3. En deuxième lieu, M. A soutient qu'il est parfaitement intégré en France où il dispose d'un logement et de ressources. Toutefois, le requérant, par les éléments produits, consistant en une convocation à Pôle emploi, un extrait d'une décision de la Maison départementale des personnes handicapées et un " billet de sortie " de sa détention au Centre de semi-liberté de Souffelweyersheim, ne justifie pas être durablement installé en France ni être inséré dans la société française, alors qu'il a fait l'objet de plusieurs condamnations pénales, que son comportement constitue une menace à l'ordre public et qu'il a déjà fait l'objet d'un renvoi en Moldavie en 2015 à sa levée d'écrou avant de revenir en France sans avoir entrepris les démarches pour régulariser sa situation administrative.

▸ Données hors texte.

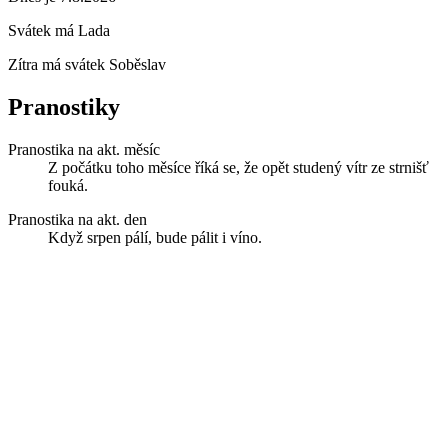
Svátek má
Lada
Zítra má svátek
Soběslav
Pranostiky
Pranostika na akt. měsíc
Z počátku toho měsíce říká se, že opět studený vítr ze strnišť
fouká.
Pranostika na akt. den
Když srpen pálí, bude pálit i víno.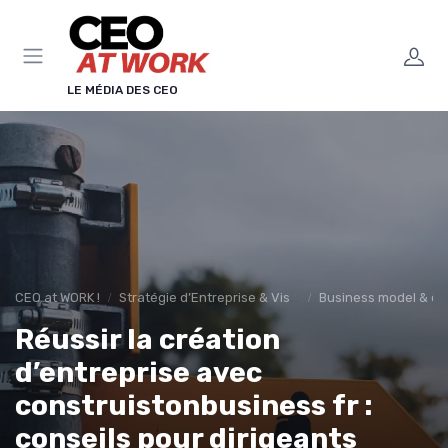
Panneau de gestion des cookies
LE MÉDIA DES CEO
CEO at WORK !
Stratégie d’Entreprise & Vision
Business model & cré
Réussir la création
d’entreprise avec
construistonbusiness fr :
conseils pour dirigeants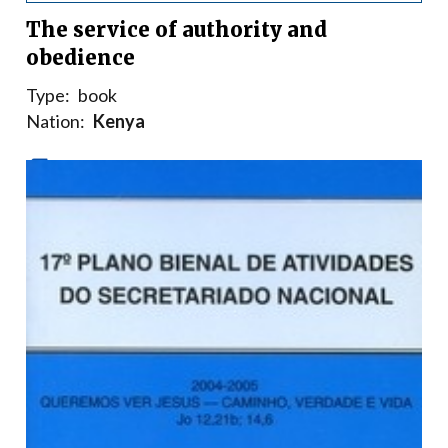
The service of authority and
obedience
Type:
book
Nation:
Kenya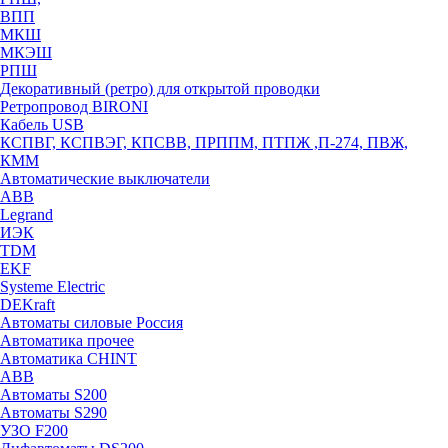
ВПП
МКШ
МКЭШ
РПШ
Декоративный (ретро) для открытой проводки
Ретропровод BIRONI
Кабель USB
КСПВГ, КСПВЭГ, КПСВВ, ПРППМ, ПТПЖ ,П-274, ПВЖ,
КММ
Автоматические выключатели
ABB
Legrand
ИЭК
TDM
EKF
Systeme Electric
DEKraft
Автоматы силовые Россия
Автоматика прочее
Автоматика CHINT
ABB
Автоматы S200
Автоматы S290
УЗО F200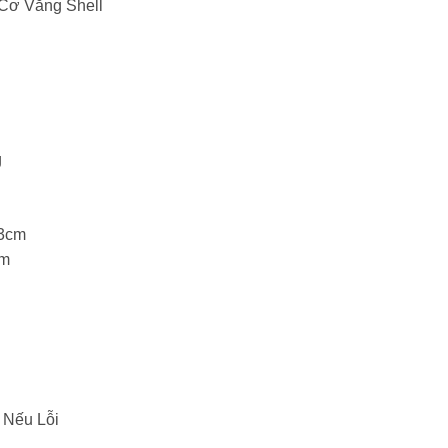
Cơ Văng Shell
g
.3cm
cm
 Nếu Lỗi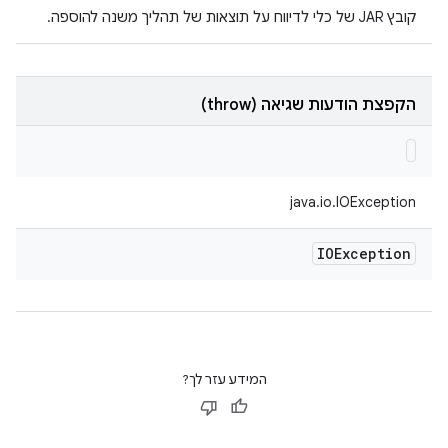
קובץ JAR של כלי לדיווח על תוצאות של תהליך משנה להוספה.
הקפצת הודעות שגיאה (throw)
java.io.IOException
IOException
המידע עזר לך?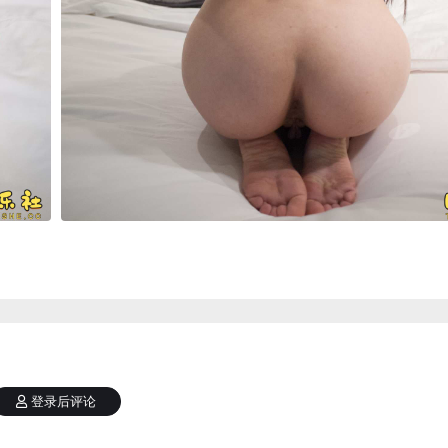
登录后评论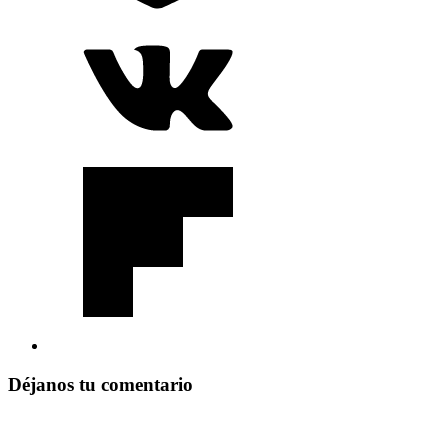
Déjanos tu comentario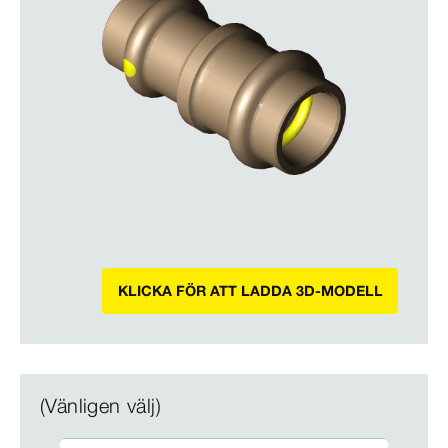
KLICKA FÖR ATT LADDA 3D-MODELL
(Vänligen välj)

Si M. A affirme qu'il dispose en France d'un logement et de ressources, il n'apporte aucun élément probant relatif à ses moyens d'existence ou ses activités professionnelles ni d'ailleurs sur les relations qu'il aurait pu nouer en France. Par conséquent, M. A, n'est pas fondé à soutenir que la préfète du Bas-Rhin aurait entaché son arrêté d'une erreur manifeste dans l'appréciation de ses conséquences sur sa situation personnelle.
4. Il résulte de tout ce qui précède que M. A n'est pas fondé à soutenir que c'est à tort que, par le jugement du 13 juillet 2021, le tribunal administratif de Strasbourg a rejeté sa demande tendant à l'annulation de l'arrêté contesté. Par suite, sa requête doit être rejetée en toutes ses conclusions y compris celles tendant à l'application des articles L. 761 du code de justice administrative.
D E C I D E :
Article 1er : La requête de M. A est rejetée.
Article 2 : Le présent arrêt sera notifié à M. C A et au ministre de l'intérieur.
Une copie du présent arrêt sera adressée à la préfète du Bas-Rhin.
Délibéré après l'audience du 9 juin 2022, à laquelle siégeaient :
M. Martinez, président,
M. Agnel, président assesseur,
Mme Stenger, première conseillère.
Rendu public par mise à disposition au greffe le 30 juin 2022.
La rapporteure,
Signé : L. B
Le président,
Signé : J. MARTINEZLa greffière,
Signé : C. SCHRAMM
La République mande et ordonne au ministre de l'intérieur en ce qui le concerne ou à tous huissiers de justice à ce requis en ce qui concerne les voies de droit commun contre les parties privées, de pourvoir à l'exécution de la présente décision.